__YOUR GOAL__:
Please copy out all lines of the entries that contain the word "Sobre".

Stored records

────

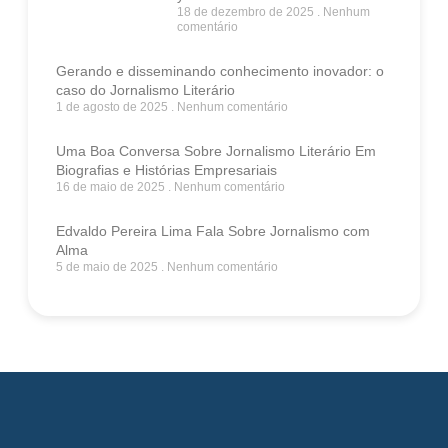
18 de dezembro de 2025
Nenhum
comentário
Gerando e disseminando conhecimento inovador: o
caso do Jornalismo Literário
1 de agosto de 2025
Nenhum comentário
Uma Boa Conversa Sobre Jornalismo Literário Em
Biografias e Histórias Empresariais
16 de maio de 2025
Nenhum comentário
Edvaldo Pereira Lima Fala Sobre Jornalismo com
Alma
5 de maio de 2025
Nenhum comentário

────

__COMPLETED TASK__:
Uma Boa Conversa Sobre Jornalismo Literário Em
Edvaldo Pereira Lima Fala Sobre Jornalismo com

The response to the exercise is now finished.